## What is needed
Except for the pictures, reproduce the records word for word.

## Exercise inputs

#####

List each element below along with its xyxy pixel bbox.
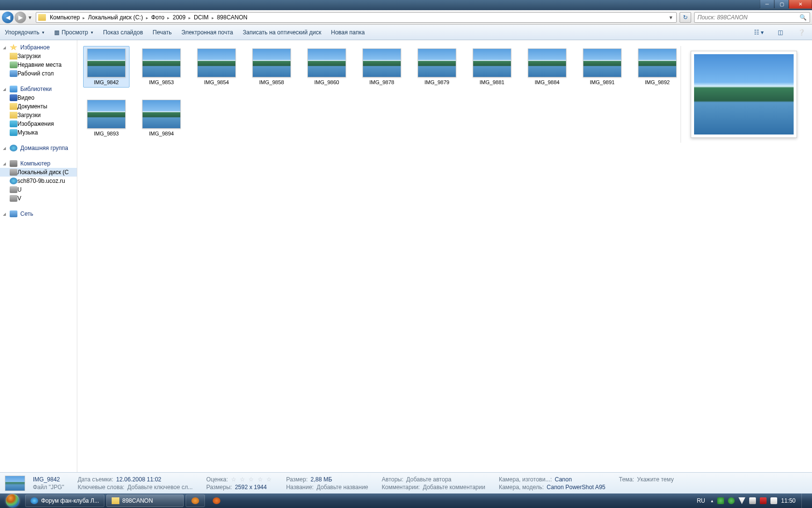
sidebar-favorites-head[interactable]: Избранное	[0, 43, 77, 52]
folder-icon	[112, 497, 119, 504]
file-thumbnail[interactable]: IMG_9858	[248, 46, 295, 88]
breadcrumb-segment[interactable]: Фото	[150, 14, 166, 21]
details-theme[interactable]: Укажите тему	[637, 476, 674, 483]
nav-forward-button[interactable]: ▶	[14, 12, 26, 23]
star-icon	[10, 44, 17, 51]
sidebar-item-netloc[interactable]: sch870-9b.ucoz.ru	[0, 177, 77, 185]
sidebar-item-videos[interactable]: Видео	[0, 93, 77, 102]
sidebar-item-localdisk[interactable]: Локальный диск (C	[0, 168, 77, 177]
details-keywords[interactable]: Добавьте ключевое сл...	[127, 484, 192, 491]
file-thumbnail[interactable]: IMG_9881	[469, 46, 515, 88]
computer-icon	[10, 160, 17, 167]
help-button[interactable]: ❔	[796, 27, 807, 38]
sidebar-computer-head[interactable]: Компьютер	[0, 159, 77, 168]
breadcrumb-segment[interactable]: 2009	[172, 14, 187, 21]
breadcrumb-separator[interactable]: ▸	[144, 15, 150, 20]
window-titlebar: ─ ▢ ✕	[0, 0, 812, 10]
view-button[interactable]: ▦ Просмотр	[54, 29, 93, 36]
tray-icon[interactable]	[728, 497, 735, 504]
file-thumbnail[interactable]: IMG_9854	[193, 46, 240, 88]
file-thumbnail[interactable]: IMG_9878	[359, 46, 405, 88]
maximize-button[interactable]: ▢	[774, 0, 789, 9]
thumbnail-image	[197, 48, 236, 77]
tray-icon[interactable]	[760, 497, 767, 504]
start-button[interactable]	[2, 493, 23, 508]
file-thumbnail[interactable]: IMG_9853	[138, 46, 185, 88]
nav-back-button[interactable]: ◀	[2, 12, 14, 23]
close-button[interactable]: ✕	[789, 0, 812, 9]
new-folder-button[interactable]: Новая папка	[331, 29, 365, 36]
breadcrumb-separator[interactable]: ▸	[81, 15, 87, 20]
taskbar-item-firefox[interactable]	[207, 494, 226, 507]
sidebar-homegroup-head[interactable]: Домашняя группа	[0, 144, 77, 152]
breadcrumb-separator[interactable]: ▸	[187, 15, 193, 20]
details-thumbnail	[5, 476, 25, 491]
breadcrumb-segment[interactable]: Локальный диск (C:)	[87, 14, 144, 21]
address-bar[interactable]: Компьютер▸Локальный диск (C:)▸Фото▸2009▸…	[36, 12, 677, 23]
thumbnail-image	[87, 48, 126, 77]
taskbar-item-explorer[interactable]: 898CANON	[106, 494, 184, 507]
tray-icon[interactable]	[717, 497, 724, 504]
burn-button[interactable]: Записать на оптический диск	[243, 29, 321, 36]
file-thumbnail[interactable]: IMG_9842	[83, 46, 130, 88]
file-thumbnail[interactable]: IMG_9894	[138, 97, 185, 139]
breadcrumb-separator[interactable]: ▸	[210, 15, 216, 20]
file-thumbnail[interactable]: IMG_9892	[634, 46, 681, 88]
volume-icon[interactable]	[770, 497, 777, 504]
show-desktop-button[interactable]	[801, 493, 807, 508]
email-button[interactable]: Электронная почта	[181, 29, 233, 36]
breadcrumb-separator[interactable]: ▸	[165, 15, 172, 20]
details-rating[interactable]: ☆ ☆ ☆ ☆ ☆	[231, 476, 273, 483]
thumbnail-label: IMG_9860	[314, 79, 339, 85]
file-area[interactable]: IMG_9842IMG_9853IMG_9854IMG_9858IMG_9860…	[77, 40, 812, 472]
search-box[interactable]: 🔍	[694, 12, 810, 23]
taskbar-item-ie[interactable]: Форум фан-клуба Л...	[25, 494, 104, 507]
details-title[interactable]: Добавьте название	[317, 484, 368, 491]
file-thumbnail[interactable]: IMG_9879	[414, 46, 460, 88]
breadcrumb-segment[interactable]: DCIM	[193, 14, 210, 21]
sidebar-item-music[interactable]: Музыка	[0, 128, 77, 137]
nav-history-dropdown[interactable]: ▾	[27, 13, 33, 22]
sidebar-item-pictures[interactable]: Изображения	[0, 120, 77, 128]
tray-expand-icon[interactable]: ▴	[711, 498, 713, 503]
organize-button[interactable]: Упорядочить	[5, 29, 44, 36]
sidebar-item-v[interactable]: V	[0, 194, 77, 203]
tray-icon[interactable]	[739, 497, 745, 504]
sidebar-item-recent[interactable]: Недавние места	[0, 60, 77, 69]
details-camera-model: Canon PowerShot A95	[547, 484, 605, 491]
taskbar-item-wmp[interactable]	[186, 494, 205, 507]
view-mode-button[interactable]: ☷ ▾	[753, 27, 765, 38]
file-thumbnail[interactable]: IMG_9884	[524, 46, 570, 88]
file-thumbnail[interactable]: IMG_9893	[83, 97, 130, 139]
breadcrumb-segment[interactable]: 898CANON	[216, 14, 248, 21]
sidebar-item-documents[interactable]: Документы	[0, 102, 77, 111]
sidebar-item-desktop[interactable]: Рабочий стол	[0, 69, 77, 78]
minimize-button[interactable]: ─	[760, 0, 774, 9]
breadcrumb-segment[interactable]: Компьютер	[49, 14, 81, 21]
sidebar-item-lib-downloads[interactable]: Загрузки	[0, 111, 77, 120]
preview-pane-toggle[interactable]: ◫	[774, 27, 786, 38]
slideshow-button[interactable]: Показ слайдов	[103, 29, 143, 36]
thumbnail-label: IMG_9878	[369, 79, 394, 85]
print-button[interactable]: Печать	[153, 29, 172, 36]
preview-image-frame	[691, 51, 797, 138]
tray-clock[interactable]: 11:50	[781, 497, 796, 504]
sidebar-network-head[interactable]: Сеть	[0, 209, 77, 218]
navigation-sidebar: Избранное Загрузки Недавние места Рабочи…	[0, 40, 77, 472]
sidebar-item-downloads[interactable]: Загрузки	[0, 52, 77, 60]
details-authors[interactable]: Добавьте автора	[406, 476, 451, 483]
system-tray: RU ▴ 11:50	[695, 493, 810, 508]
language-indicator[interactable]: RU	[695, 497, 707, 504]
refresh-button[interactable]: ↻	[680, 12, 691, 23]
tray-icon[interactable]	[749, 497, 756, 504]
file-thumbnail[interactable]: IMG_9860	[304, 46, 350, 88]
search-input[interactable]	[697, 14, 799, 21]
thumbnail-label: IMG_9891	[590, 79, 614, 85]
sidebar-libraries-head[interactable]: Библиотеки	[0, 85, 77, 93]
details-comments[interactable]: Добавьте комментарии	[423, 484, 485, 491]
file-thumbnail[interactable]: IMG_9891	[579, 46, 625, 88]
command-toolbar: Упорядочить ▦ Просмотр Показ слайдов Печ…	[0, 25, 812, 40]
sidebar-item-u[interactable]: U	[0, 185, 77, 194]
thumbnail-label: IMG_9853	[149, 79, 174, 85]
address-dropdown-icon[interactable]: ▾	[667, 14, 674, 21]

#####

## Solved problem
List each element below along with its xyxy pixel bbox.
sidebar-favorites-head[interactable]: Избранное	[0, 43, 77, 52]
folder-icon	[112, 497, 119, 504]
file-thumbnail[interactable]: IMG_9858	[248, 46, 295, 88]
breadcrumb-segment[interactable]: Фото	[150, 14, 166, 21]
details-theme[interactable]: Укажите тему	[637, 476, 674, 483]
nav-forward-button[interactable]: ▶	[14, 12, 26, 23]
star-icon	[10, 44, 17, 51]
sidebar-item-netloc[interactable]: sch870-9b.ucoz.ru	[0, 177, 77, 185]
sidebar-item-videos[interactable]: Видео	[0, 93, 77, 102]
sidebar-item-localdisk[interactable]: Локальный диск (C	[0, 168, 77, 177]
details-keywords[interactable]: Добавьте ключевое сл...	[127, 484, 192, 491]
file-thumbnail[interactable]: IMG_9881	[469, 46, 515, 88]
computer-icon	[10, 160, 17, 167]
help-button[interactable]: ❔	[796, 27, 807, 38]
sidebar-computer-head[interactable]: Компьютер	[0, 159, 77, 168]
breadcrumb-segment[interactable]: 2009	[172, 14, 187, 21]
breadcrumb-separator[interactable]: ▸	[144, 15, 150, 20]
window-titlebar: ─ ▢ ✕	[0, 0, 812, 10]
view-button[interactable]: ▦ Просмотр	[54, 29, 93, 36]
tray-icon[interactable]	[728, 497, 735, 504]
file-thumbnail[interactable]: IMG_9854	[193, 46, 240, 88]
file-thumbnail[interactable]: IMG_9878	[359, 46, 405, 88]
maximize-button[interactable]: ▢	[774, 0, 789, 9]
thumbnail-image	[197, 48, 236, 77]
tray-icon[interactable]	[760, 497, 767, 504]
start-button[interactable]	[2, 493, 23, 508]
file-thumbnail[interactable]: IMG_9853	[138, 46, 185, 88]
nav-back-button[interactable]: ◀	[2, 12, 14, 23]
close-button[interactable]: ✕	[789, 0, 812, 9]
new-folder-button[interactable]: Новая папка	[331, 29, 365, 36]
breadcrumb-separator[interactable]: ▸	[81, 15, 87, 20]
taskbar-item-firefox[interactable]	[207, 494, 226, 507]
sidebar-homegroup-head[interactable]: Домашняя группа	[0, 144, 77, 152]
breadcrumb-separator[interactable]: ▸	[187, 15, 193, 20]
details-thumbnail	[5, 476, 25, 491]
breadcrumb-segment[interactable]: Локальный диск (C:)	[87, 14, 144, 21]
address-bar[interactable]: Компьютер▸Локальный диск (C:)▸Фото▸2009▸…	[36, 12, 677, 23]
thumbnail-image	[87, 48, 126, 77]
taskbar-item-explorer[interactable]: 898CANON	[106, 494, 184, 507]
tray-icon[interactable]	[717, 497, 724, 504]
burn-button[interactable]: Записать на оптический диск	[243, 29, 321, 36]
file-thumbnail[interactable]: IMG_9842	[83, 46, 130, 88]
file-thumbnail[interactable]: IMG_9894	[138, 97, 185, 139]
breadcrumb-separator[interactable]: ▸	[210, 15, 216, 20]
file-thumbnail[interactable]: IMG_9892	[634, 46, 681, 88]
volume-icon[interactable]	[770, 497, 777, 504]
show-desktop-button[interactable]	[801, 493, 807, 508]
email-button[interactable]: Электронная почта	[181, 29, 233, 36]
breadcrumb-separator[interactable]: ▸	[165, 15, 172, 20]
details-rating[interactable]: ☆ ☆ ☆ ☆ ☆	[231, 476, 273, 483]
thumbnail-label: IMG_9860	[314, 79, 339, 85]
file-area[interactable]: IMG_9842IMG_9853IMG_9854IMG_9858IMG_9860…	[77, 40, 812, 472]
search-box[interactable]: 🔍	[694, 12, 810, 23]
taskbar-item-ie[interactable]: Форум фан-клуба Л...	[25, 494, 104, 507]
details-title[interactable]: Добавьте название	[317, 484, 368, 491]
file-thumbnail[interactable]: IMG_9879	[414, 46, 460, 88]
breadcrumb-segment[interactable]: DCIM	[193, 14, 210, 21]
sidebar-item-music[interactable]: Музыка	[0, 128, 77, 137]
nav-history-dropdown[interactable]: ▾	[27, 13, 33, 22]
sidebar-item-pictures[interactable]: Изображения	[0, 120, 77, 128]
tray-expand-icon[interactable]: ▴	[711, 498, 713, 503]
organize-button[interactable]: Упорядочить	[5, 29, 44, 36]
sidebar-item-v[interactable]: V	[0, 194, 77, 203]
tray-icon[interactable]	[739, 497, 745, 504]
sidebar-item-recent[interactable]: Недавние места	[0, 60, 77, 69]
details-camera-model: Canon PowerShot A95	[547, 484, 605, 491]
taskbar-item-wmp[interactable]	[186, 494, 205, 507]
view-mode-button[interactable]: ☷ ▾	[753, 27, 765, 38]
file-thumbnail[interactable]: IMG_9884	[524, 46, 570, 88]
file-thumbnail[interactable]: IMG_9893	[83, 97, 130, 139]
breadcrumb-segment[interactable]: 898CANON	[216, 14, 248, 21]
sidebar-item-documents[interactable]: Документы	[0, 102, 77, 111]
sidebar-item-desktop[interactable]: Рабочий стол	[0, 69, 77, 78]
minimize-button[interactable]: ─	[760, 0, 774, 9]
breadcrumb-segment[interactable]: Компьютер	[49, 14, 81, 21]
sidebar-item-lib-downloads[interactable]: Загрузки	[0, 111, 77, 120]
preview-pane-toggle[interactable]: ◫	[774, 27, 786, 38]
slideshow-button[interactable]: Показ слайдов	[103, 29, 143, 36]
thumbnail-label: IMG_9878	[369, 79, 394, 85]
print-button[interactable]: Печать	[153, 29, 172, 36]
preview-image-frame	[691, 51, 797, 138]
tray-clock[interactable]: 11:50	[781, 497, 796, 504]
sidebar-network-head[interactable]: Сеть	[0, 209, 77, 218]
navigation-sidebar: Избранное Загрузки Недавние места Рабочи…	[0, 40, 77, 472]
sidebar-item-downloads[interactable]: Загрузки	[0, 52, 77, 60]
details-authors[interactable]: Добавьте автора	[406, 476, 451, 483]
system-tray: RU ▴ 11:50	[695, 493, 810, 508]
language-indicator[interactable]: RU	[695, 497, 707, 504]
refresh-button[interactable]: ↻	[680, 12, 691, 23]
tray-icon[interactable]	[749, 497, 756, 504]
file-thumbnail[interactable]: IMG_9860	[304, 46, 350, 88]
search-input[interactable]	[697, 14, 799, 21]
thumbnail-label: IMG_9891	[590, 79, 614, 85]
sidebar-libraries-head[interactable]: Библиотеки	[0, 85, 77, 93]
details-comments[interactable]: Добавьте комментарии	[423, 484, 485, 491]
file-thumbnail[interactable]: IMG_9891	[579, 46, 625, 88]
command-toolbar: Упорядочить ▦ Просмотр Показ слайдов Печ…	[0, 25, 812, 40]
sidebar-item-u[interactable]: U	[0, 185, 77, 194]
thumbnail-label: IMG_9853	[149, 79, 174, 85]
address-dropdown-icon[interactable]: ▾	[667, 14, 674, 21]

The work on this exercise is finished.